Millbrae Residents Learn About Risks of 60 Year Water System
Last week, the Millbrae City Council, staff from the Public Works Department, and community members joined for the first Millbrae Water Infrastructure Study Session. During the open meeting, Millbrae Public Works Director Ray Chan spoke about the state of the City’s water system and challenges the department is facing in trying to maintain it.
“We have a 60-year-old water system. Most water infrastructure has a typical useful life of 50 years,” said Chan. “We are spending more than 40% of our funds on operations, maintenance and emergency repairs. This kind of emergency response is not sustainable and we need to start planning to gradually replace the system.”
Millbrae’s water system was primarily built in the 1950’s and 1960’s. Deficiencies in the system became apparent in 2013 when seven water mains broke at the same time, causing thousands of Millbrae residents to temporarily go without water until public works crews were able to repair the broken pipes.
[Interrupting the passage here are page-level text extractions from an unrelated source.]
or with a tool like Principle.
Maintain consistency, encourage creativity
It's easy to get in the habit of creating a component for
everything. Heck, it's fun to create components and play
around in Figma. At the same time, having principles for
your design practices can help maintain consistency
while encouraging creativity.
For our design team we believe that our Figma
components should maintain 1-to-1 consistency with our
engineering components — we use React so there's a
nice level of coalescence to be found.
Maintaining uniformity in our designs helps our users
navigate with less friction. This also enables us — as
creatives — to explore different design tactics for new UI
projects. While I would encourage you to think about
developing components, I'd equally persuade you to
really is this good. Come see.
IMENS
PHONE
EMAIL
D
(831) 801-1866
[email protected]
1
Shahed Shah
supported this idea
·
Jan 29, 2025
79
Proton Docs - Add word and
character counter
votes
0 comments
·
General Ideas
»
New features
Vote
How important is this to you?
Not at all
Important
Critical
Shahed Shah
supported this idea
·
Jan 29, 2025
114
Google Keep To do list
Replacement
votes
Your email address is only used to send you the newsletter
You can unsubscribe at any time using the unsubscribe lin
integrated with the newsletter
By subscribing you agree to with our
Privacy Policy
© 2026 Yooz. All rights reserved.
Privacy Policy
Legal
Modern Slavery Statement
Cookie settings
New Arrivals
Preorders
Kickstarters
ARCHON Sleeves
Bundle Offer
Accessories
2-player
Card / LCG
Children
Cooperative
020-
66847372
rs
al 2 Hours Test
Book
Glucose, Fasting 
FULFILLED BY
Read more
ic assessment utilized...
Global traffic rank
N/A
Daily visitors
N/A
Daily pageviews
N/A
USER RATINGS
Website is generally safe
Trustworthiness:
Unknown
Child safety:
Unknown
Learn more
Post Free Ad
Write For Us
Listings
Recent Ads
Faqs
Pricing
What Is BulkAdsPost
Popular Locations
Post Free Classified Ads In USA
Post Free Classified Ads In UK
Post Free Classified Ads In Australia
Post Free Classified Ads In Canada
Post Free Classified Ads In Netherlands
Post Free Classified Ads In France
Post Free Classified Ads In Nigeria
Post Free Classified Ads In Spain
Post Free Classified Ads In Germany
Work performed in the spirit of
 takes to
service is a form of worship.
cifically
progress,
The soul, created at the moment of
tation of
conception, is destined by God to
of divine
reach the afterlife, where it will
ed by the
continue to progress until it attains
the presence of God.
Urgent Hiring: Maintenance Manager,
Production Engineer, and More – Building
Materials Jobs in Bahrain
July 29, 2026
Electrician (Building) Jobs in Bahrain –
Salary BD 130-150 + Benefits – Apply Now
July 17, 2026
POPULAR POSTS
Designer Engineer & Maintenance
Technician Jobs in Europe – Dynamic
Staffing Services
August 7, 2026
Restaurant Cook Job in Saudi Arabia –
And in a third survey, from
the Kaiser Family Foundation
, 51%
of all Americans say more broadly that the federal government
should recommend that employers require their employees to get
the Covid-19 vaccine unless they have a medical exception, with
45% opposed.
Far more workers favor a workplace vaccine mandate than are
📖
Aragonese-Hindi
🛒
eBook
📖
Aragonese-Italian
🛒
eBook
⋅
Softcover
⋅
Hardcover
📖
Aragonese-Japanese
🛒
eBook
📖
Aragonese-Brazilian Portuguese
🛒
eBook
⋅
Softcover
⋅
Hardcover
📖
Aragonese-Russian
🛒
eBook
“When a water main breaks, we are obligated to fix it within 24 hours. For many of our emergency repairs, they are only temporary fixes. A complete replacement would take weeks. It’s unreasonable to ask residents to go without water to their homes for that long,” said Chan in response to a question from a Millbrae resident. “A planned replacement schedule is more appropriate for the system, as it allows continued water service to be provided.”
Millbrae’s 75 miles of pipes provide clean water to 23,000 customers. Because of continual responses to breaks in the system and increased wholesale water costs, the City’s budget for long-term capital improvements has shrunk by more than 60% over the past 7 years.
“The major problem we are facing is the San Francisco Public Utilities Commission (SFPUC) has raised our wholesale water rates by 176%. Since we haven’t passed those increases on to our customers, we have significantly less funding to do permanent main replacements,” said Chan.
The San Francisco Public Utilities Commission (SFPUC) provides Millbrae with 100% of its water from a variety of regional sources, including Hetch Hetchy. In 2012, in order to address long needed attention to its own infrastructure backlogs and ensure reliable water sourcing, the SFPUC began a $900 million infrastructure upgrade to the Hetch Hetchy Reservoir.
Since then, in order to finance those improvements, the SFPUC has progressively increased its wholesale water rates for Millbrae and other cities in the Bay Area. Instead of passing these rate increases on to residents, Millbrae’s water utility is paying for these increases by deferring needed capital improvements.
In 2009, Millbrae used only 30% of its budget to pay for water from the SFPUC, leaving 70% of customer revenues to fund operations, maintenance and capital improvements. Today, it spends more than 50% for water purchases, even taking into account decreases in annual water usage, leaving fewer dollars for proactive capital improvements and system replacements.
“We need to shift from continual emergency repairs to preventative maintenance,” said Chan. “Public Works recommends replacing 2% of the City’s water pipelines each year over a 50-year period. This replacement rate can be increased to 4% or more, but the 2% rate reduces financial stress on the City and would lower the impacts of street construction interruptions on residents and businesses.”
At the City Council’s direction, the Public Works Department will host two more study sessions in the near future to review system repair options and funding needs. Times, dates and locations of those will be announced as they become available.